Tuesday, March 28, 2006

The Bus in Question

click on any photo to enlarge

Albion Venturer m/o 1615 is a model SPCX19GW: that is, a SPecial for Sydney transport, Wide (8 ft.) with Gardner engine. Until February 1940 it was fleet number 615, and registration number m/o 1815, but to remove the disparity between fleet number and licence number (registration number) 1000 was added to the fleet number. The figure 1000 arises because originally N.S.W. motor omnibus registrations (m/o plates) 1 to 1000 were allocated to private operators, so Department of Road Transport and Tramways plates began at m/o 1001 in 1933 when State Government omnibus operations began.
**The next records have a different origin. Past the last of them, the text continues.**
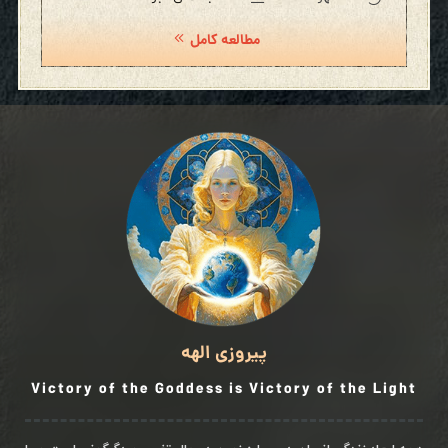
مطالعه کامل
پیروزی الهه
Victory of the Goddess is Victory of the Light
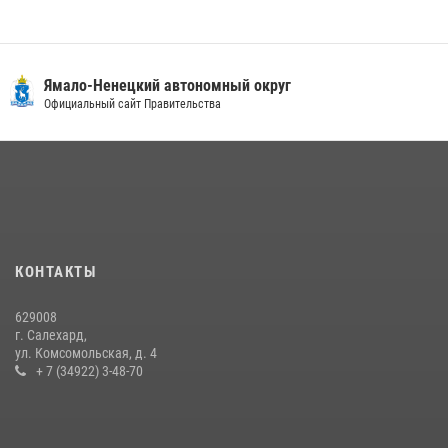
Ямало-Ненецкий автономный округ
Официальный сайт Правительства
КОНТАКТЫ
629008
г. Салехард,
ул. Комсомольская, д. 4
+ 7 (34922) 3-48-70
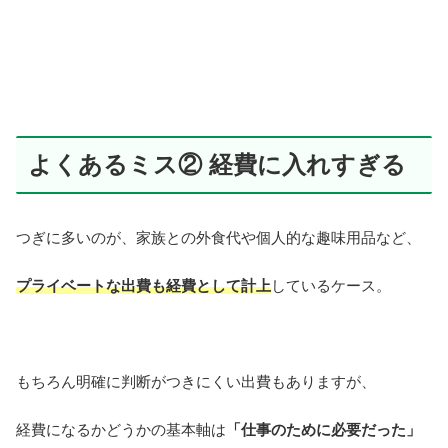
よくあるミス② 経費に入れすぎる
つぎに多いのが、家族との外食代や個人的な趣味用品など、
プライベートな出費も経費として計上
しているケース。
もちろん明確に判断がつきにくい出費もありますが、
経費になるかどうかの基本軸は
「仕事のために必要だった」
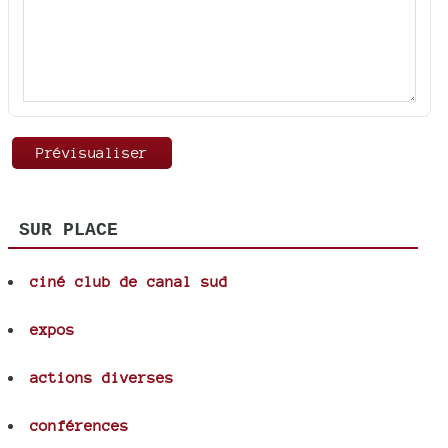
SUR PLACE
ciné club de canal sud
expos
actions diverses
conférences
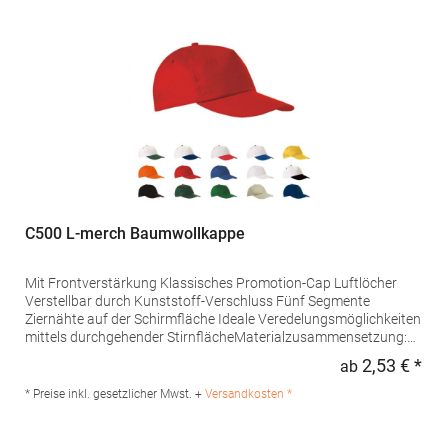
C500 L-merch Baumwollkappe
Mit Frontverstärkung Klassisches Promotion-Cap Luftlöcher
Verstellbar durch Kunststoff-Verschluss Fünf Segmente
Ziernähte auf der Schirmfläche Ideale Veredelungsmöglichkeiten
mittels durchgehender StirnflächeMaterialzusammensetzung:
100% BaumwolleAngaben zur Produktsicherheit: Herst.-Nr.:
2,53 € *
ab
Regu
C500Hersteller: printwear.eu GmbH & Co. KG Rheinlanddamm
199 44139 Dortmund Deutschland E-Mail: info@printwear.eu
* Preise inkl. gesetzlicher Mwst. +
Versandkosten *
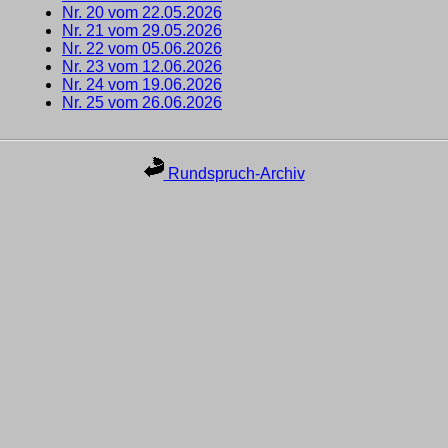
Nr. 20 vom 22.05.2026
Nr. 21 vom 29.05.2026
Nr. 22 vom 05.06.2026
Nr. 23 vom 12.06.2026
Nr. 24 vom 19.06.2026
Nr. 25 vom 26.06.2026
Rundspruch-Archiv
However for a short period in the late thirties, the disparity was 1200, and our bus fell into that group.


Manly, West Esplanade, October 1939. A remarkable shot , not of 1615, but of its near relative 1613, in its original condition. It is believed that the occasion is the first day of tramway replacement buses at Manly. It is in that very brief interval when registration numbers of these buses were 1200 out of synch. with fleet numbers, so for the moment it is m/o 1813. photo courtesy Allan T Condie.


An order for 17 CX19s was placed in early 1938, they entered service in 1939, 13 with Gardner 6LW engines and 4 (m/o’s 1611 to 1614) with Albion EN242 diesels. M/o 1612 was involved in a serious incident on the Northern side of The Spit bridge, in 1949 when it failed to take a tight downhill corner, ran over a bank and overturned. Sadly, there were fatalities and the bus was written off.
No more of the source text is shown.